■ **EXERCISE**:
What lines of the data include the string "أفضل"? Copy them all.

■ **DATA**:

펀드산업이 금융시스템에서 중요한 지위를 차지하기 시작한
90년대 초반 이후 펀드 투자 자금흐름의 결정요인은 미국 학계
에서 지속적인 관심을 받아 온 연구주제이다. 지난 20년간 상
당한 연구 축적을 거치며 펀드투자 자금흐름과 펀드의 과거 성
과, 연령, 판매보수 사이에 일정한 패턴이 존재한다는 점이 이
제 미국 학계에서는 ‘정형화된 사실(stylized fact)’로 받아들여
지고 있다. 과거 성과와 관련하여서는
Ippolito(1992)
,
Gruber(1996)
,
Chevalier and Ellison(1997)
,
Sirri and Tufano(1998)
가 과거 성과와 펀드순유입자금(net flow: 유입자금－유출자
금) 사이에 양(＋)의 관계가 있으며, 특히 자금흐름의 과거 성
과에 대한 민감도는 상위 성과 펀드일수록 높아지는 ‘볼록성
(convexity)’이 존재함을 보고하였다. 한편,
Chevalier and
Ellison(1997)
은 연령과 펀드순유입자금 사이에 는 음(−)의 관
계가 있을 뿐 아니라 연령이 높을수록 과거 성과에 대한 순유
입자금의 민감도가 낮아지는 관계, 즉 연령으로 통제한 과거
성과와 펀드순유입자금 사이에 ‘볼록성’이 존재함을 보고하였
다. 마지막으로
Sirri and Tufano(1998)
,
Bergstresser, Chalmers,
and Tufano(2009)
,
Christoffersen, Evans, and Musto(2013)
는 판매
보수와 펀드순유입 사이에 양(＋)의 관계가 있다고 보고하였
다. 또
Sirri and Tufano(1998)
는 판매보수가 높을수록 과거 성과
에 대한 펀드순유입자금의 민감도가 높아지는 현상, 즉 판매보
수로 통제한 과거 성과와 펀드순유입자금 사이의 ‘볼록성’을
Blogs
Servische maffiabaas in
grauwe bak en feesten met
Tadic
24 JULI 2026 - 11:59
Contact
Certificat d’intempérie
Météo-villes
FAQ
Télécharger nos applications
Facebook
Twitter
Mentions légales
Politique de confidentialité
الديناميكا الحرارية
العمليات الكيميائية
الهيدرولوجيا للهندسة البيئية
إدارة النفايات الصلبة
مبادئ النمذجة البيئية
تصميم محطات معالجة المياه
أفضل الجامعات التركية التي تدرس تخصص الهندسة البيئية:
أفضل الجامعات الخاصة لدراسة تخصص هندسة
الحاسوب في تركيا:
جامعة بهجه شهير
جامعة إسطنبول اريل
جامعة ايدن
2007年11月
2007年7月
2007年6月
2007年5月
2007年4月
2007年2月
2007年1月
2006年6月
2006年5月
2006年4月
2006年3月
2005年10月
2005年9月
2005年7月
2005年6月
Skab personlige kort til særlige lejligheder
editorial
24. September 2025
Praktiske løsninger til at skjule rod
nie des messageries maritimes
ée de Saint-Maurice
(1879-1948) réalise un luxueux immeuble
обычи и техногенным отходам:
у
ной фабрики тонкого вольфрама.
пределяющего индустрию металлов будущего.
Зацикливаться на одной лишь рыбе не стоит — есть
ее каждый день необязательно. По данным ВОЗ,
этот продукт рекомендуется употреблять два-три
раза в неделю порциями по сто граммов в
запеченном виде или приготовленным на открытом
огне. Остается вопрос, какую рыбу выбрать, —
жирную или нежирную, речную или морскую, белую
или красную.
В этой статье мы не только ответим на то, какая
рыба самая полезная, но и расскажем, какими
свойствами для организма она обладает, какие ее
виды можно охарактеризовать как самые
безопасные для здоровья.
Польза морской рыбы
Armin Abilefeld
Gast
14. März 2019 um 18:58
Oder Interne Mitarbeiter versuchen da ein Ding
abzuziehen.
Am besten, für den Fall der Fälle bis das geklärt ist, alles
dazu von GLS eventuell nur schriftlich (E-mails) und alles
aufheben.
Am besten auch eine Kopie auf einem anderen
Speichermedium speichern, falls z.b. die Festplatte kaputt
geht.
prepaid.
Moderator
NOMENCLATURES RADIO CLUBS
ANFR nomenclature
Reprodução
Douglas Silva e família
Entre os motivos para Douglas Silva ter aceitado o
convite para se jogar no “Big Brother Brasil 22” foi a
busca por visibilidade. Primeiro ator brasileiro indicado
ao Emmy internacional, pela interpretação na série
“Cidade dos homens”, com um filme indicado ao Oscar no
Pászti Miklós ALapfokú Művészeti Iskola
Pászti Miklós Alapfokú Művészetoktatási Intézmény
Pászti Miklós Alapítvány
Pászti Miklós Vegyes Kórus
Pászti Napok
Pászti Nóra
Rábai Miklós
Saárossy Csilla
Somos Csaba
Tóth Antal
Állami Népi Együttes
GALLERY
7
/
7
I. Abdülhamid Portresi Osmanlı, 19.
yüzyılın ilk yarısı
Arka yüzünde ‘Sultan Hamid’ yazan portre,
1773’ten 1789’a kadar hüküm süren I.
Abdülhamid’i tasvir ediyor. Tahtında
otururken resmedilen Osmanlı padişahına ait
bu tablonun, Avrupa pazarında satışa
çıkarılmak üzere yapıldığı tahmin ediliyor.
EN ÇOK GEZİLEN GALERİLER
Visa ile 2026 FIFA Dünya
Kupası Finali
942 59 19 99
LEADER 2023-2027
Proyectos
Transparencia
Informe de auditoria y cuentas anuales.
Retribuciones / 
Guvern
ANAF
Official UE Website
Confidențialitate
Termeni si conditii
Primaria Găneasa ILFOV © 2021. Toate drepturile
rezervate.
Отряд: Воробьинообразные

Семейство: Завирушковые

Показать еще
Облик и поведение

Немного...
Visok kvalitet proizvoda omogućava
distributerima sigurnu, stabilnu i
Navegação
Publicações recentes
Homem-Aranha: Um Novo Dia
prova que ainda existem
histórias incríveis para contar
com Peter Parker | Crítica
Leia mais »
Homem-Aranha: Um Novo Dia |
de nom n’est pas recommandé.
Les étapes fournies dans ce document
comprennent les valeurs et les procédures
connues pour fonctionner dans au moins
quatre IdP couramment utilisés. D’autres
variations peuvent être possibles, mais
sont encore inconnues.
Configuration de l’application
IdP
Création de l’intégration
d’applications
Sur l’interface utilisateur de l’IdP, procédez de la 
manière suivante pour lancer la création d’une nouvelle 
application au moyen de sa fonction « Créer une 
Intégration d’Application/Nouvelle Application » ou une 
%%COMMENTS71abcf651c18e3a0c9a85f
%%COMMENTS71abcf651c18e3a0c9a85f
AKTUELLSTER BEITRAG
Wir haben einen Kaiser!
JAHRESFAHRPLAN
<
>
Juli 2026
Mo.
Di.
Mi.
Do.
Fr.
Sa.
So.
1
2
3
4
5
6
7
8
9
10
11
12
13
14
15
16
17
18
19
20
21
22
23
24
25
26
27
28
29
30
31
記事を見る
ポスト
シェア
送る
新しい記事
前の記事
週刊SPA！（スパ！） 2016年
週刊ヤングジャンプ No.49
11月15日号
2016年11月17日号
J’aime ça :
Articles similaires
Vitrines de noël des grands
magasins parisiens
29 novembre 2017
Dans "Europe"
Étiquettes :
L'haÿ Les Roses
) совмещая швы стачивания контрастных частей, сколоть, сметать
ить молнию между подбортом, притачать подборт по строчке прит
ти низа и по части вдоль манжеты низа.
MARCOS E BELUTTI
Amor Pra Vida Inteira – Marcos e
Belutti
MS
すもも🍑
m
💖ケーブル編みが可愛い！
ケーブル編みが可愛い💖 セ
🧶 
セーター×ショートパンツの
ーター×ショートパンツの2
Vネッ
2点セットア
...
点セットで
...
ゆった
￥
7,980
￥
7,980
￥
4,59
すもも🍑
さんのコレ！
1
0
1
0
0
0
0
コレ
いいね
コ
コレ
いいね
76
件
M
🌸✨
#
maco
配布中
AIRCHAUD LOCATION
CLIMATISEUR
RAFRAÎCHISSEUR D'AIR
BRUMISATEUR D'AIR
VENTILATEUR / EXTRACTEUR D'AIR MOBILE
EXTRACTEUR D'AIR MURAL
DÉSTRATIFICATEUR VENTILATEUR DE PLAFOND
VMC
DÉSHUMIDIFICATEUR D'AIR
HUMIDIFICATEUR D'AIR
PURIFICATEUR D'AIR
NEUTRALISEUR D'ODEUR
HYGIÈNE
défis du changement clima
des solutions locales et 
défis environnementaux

■ **ANSWER SPACE**:
أفضل الجامعات التركية التي تدرس تخصص الهندسة البيئية:
أفضل الجامعات الخاصة لدراسة تخصص هندسة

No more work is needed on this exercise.